Listed below are the playoff teams by year, categorized by teams from the Top 12 of payrolls for that year, teams that round out that top half of payrolls (#13 - #15), and teams from the bottom half (15 teams) of payrolls for the league.
*note: these rankings are based on payroll at the beginning of the season. it's not necessarily the same at season's end. The 2009 Cardinals, for example, ended the season 13th in payroll.
2009
Top 12: Yankees (#1), Red Sox (#4), Angels (#6), Phillies (#7), Dodgers (#9)
#13 – 15:
Bottom Half: Cardinals (#17), Rockies (#18), Twins (#24)
2008
Top 12: Red Sox (#4), White Sox (#5), Angels (#6), Dodgers (#7), Cubs (#8), Phillies (#12)
#13 – 15: Brewers (#15)
Bottom Half: Rays (#29)
2007
Top 12: Yankees (#1), Red Sox (#2), Angels (#4), Cubs (#8)
#13 – 15: Phillies (#13)
Bottom Half: Rockies (#25), Indians (#23), Diamondbacks (#26)
2006
Top 12: Yankees (#1), Cardinals (#11), Dodgers (#6), Mets (#5)
#13 – 15: Tigers (#14)
Bottom Half: Padres (#17), Twins (#19), Athletics (#21)
2005
Top 12: Yankees (#1), Red Sox (#2), Angels (#4), Cardinals (#6), Braves (#10), Astros (#12)
#13 – 15: White Sox (#13)
Bottom Half: Padres (#16)
2004
Top 12: Yankees (#1), Red Sox (#2), Angels (#3), Astros (#12), Braves (#8), Dodgers (#6), Cardinals (#9)
#13 – 15: n/a
Bottom Half: Twins (#19)
The strategy for increasing your team’s chances of making the playoffs seems straightforward: get the team’s payroll into the top 12 of MLB payrolls. Notice I said “increasing your team’s chances”, Yankees fans determined to maintain their sense of superiority to everyone else will quickly observe their neighbors to the south, the New York Mets, as evidence that high payroll is no guarantee of a postseason berth.
Of course it is no guarantee. It is extremely difficult to maintain, however, that it is no advantage compared to teams in the bottom 12 of payrolls.
Almost no one would argue that all 30 teams should have precisely equal payrolls. Victors are entitled to some spoils, and I'm not just talking pennant-winners. Winning is well-known to be a great revenue-generator, but if a team manages to find other creative means of generating revenue, it is not fair to ask them to share it equally with teams that put a poor product on the field or fail to market well or field a team of steroid-users or whatever.
Another interesting facet of the debate is the St. Louis Cardinals' presence in the Top 12 of payrolls of many seasons. They are in a smaller market than the Twins, by multiple measures. This is not entirely a small market vs. big market issue. It is, for sure, just not entirely.
The New York Mets have shown repeated futility lately, but their big-market position gives them enough revenue that they could turn it around any given season.
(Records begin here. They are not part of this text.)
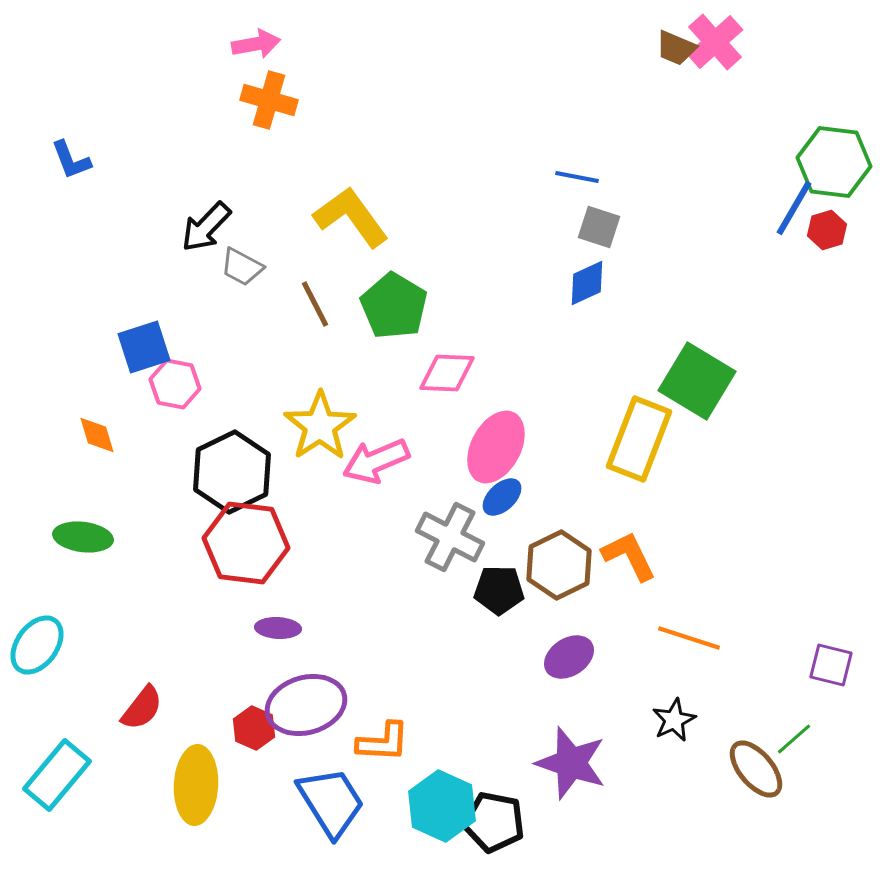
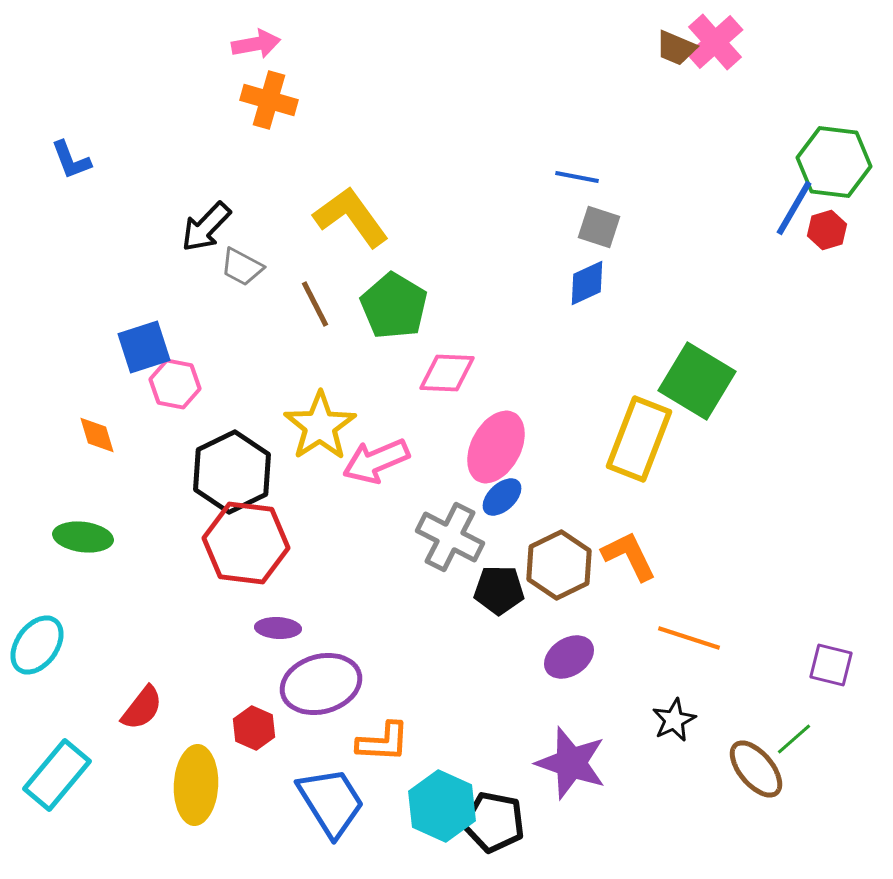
purple ellipse at (306, 705): moved 15 px right, 21 px up
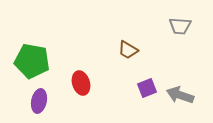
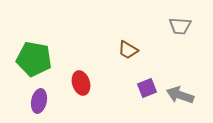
green pentagon: moved 2 px right, 2 px up
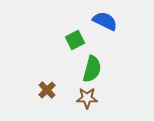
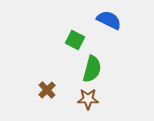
blue semicircle: moved 4 px right, 1 px up
green square: rotated 36 degrees counterclockwise
brown star: moved 1 px right, 1 px down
The Kansas City Royals, in MLB's smallest market, seem doomed to mediocrity for a long time to come given their small market and poor output.
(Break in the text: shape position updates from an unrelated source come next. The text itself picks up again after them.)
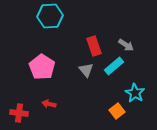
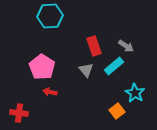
gray arrow: moved 1 px down
red arrow: moved 1 px right, 12 px up
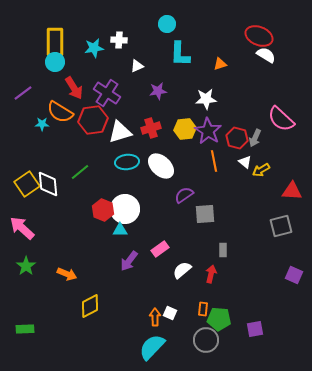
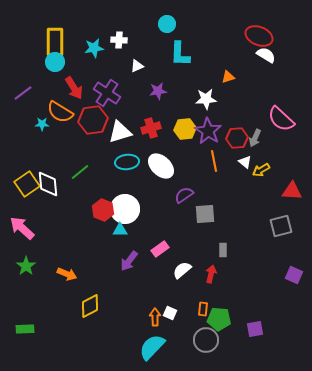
orange triangle at (220, 64): moved 8 px right, 13 px down
red hexagon at (237, 138): rotated 20 degrees counterclockwise
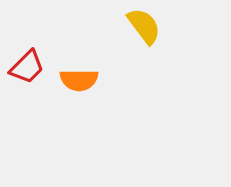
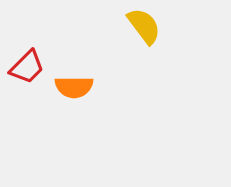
orange semicircle: moved 5 px left, 7 px down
How much should MLB alter the system to offer Kansas City Royals fans more of a chance to hope that any season could be the beginning of a turn-around? Have teams like the Twins of this decade, the Marlins of 1997 and 2003, and the Rockies of 2007 found a formula for consistent winning that could be followed by the Royals, Reds, and Pirates of the league to engineer seasons of consistent winning without a cap? Would a cap be a fair way to even the playing field?
We Twins fans take enormous pride that our team has found its way into the playoffs despite the obvious disadvantage it's had with its low-payroll position. We see it as the result of honorable, collective effort by every member of the organization, on the field, in the front offices, down on the farm, in the scouting field, etc. So long as the system stays as it is, we will continue to be unimpressed by a team that corners the market on the big-name players as the Yankees do, even if they beat our team 100 straight times. We'll be impressed once they do it with our team's payroll.